Saved entries:
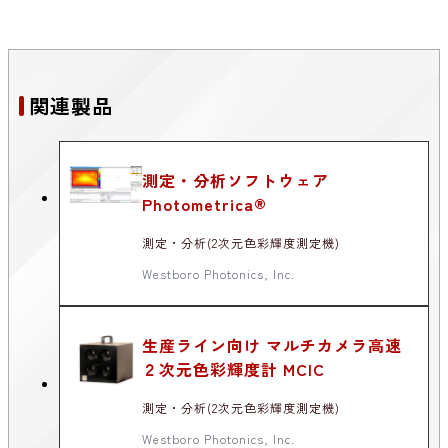
関連製品
測定・分析ソフトウェア
Photometrica®
測定・分析(2次元色彩輝度測定機)
Westboro Photonics, Inc.
生産ライン向け マルチカメラ高速
２次元色彩輝度計 MCIC
測定・分析(2次元色彩輝度測定機)
Westboro Photonics, Inc.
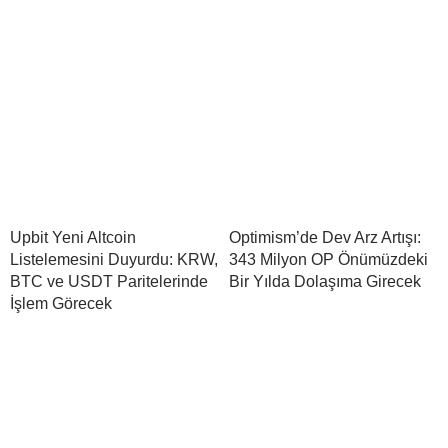
Upbit Yeni Altcoin
Optimism’de Dev Arz Artışı:
Listelemesini Duyurdu: KRW,
343 Milyon OP Önümüzdeki
BTC ve USDT Paritelerinde
Bir Yılda Dolaşıma Girecek
İşlem Görecek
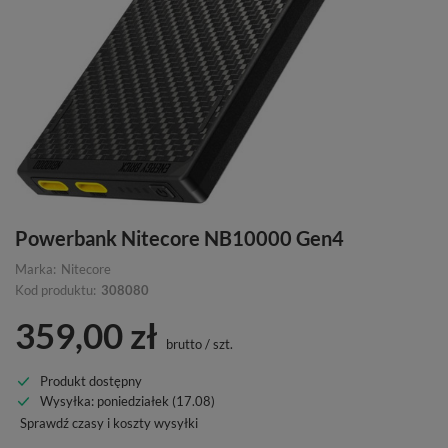
Powerbank Nitecore NB10000 Gen4
Marka:
Nitecore
Kod produktu:
308080
359,00 zł
brutto
/
szt.
Produkt dostępny
Wysyłka
: poniedziałek (17.08)
Sprawdź czasy i koszty wysyłki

== TASK INSTRUCTIONS ==
Only the lines from the beginning of the records up to and including the line with "İşlem Görecek" should appear, exactly as they are, and no pictures.

== EXERCISE OUTPUT ==
関連製品
測定・分析ソフトウェア
Photometrica®
測定・分析(2次元色彩輝度測定機)
Westboro Photonics, Inc.
生産ライン向け マルチカメラ高速
２次元色彩輝度計 MCIC
測定・分析(2次元色彩輝度測定機)
Westboro Photonics, Inc.
Upbit Yeni Altcoin
Optimism’de Dev Arz Artışı:
Listelemesini Duyurdu: KRW,
343 Milyon OP Önümüzdeki
BTC ve USDT Paritelerinde
Bir Yılda Dolaşıma Girecek
İşlem Görecek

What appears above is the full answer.